Mehr Tote durch antibiotika-resistente Keime als durch Aids oder Malaria

Ein Übergebrauch von Antibiotika in der Massentierhaltung und auch in der Humanmedizin hat zur Folge, dass diese lebensrettenden Medikamente immer mehr an Wirkung einbüßen, indem Keime deren Wirkmechanismus überlisten. – Foto: AdobeStock/jarun011
Jedes Jahr sterben weltweit rund 1,27 Millionen Menschen direkt infolge einer Infektion mit antibiotika-resistenten Krankheitserregern.
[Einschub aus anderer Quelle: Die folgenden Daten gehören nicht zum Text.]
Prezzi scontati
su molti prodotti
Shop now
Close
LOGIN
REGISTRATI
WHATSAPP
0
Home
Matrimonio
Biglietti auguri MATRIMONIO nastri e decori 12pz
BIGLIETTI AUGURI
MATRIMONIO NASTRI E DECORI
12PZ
Darauf weist die Tierrechtsorganisation „PETA“ unter Berufung auf eine gerade in der Fachzeitschrift „Lancet“ erschienene Studie hin. Das seien mehr Todesfälle als durch Aids oder Malaria.
Im Zusammenhang mit einer antibiotika-resistenten bakteriellen Infektion waren der zitierten Studie zufolge allein im Jahr 2019 4,95 Millionen Todesfälle zu beklagen. Zum Vergleich: Infolge der Corona-Pandemie starben bisher etwa 5,5 Millionen Menschen – in den ersten zwei Pandemie-Jahren und damit in einem doppelt so langen Zeitraum.
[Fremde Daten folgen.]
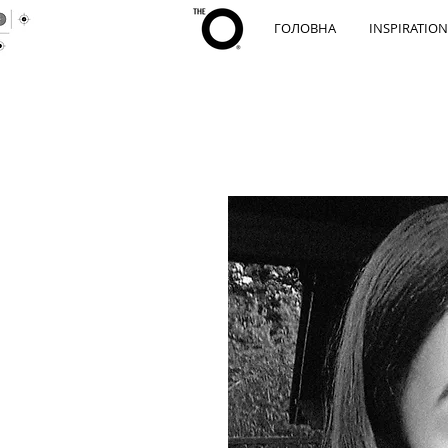
ГОЛОВНА
INSPIRATION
Hühner- oder Putenhaltung: Antibiotika im Getränkewasser
In einer Mitteilung weist die Tierrechtsorganisation darauf hin, dass rund 70 Prozent aller pro Jahr verbrauchten Antibiotika in der Tiermast eingesetzt würden. Bettina Eick, Fachreferentin für Ernährung und Tiere in der Nahrungsmittelindustrie bei „Peta“, übt heftige Kritik am Medikamenteneinsatz bei der Fleischproduktion. „In der industriellen Tierwirtschaft kommen Antibiotika massenhaft präventiv zum Einsatz – und das nur, um fühlende Lebewesen unter krankmachenden Haltungsbedingungen so lange am Leben zu halten, bis ihnen im Schlachthaus die Kehlen aufgeschlitzt werden“, sagt die Fachreferentin. In der Hühner- oder Putenhaltung würden Antibiotika wie Colistin beispielsweise ins Getränkewasser gemischt. „Kein Wunder, dass zahlreiche Geflügelfleischprodukte aus dem Supermarkt mit antibiotika-resistenten Keimen belastet sind.“
Testkauf bei Discountern: Putenfleisch häufig keimbelastet
Erst im Sommer 2021 hatten Mitarbeiter der Deutschen Umwelthilfe 62 Testkäufe bei deutschen Discountern durchgeführt und das dort erworbene Putenfleisch ins Labor geschickt. Ergebnis der Analyse durch die Universität Greifswald: Jede dritte Putenfleischprobe von Lidl und jede vierte Probe von Aldi war mit antibiotika-resistenten Keimen belastet. Auf jeder vierten Lidl-Putenfleischprobe (26 Prozent) fand das Labor sogar besonders gesundheitsgefährliche Erreger, die gegen die für Menschen wichtigen Reserve-Antibiotika resistent sind. Diese kommen zum Einsatz, wenn Standard-Antibiotika nicht mehr helfen und Lebensgefahr besteht.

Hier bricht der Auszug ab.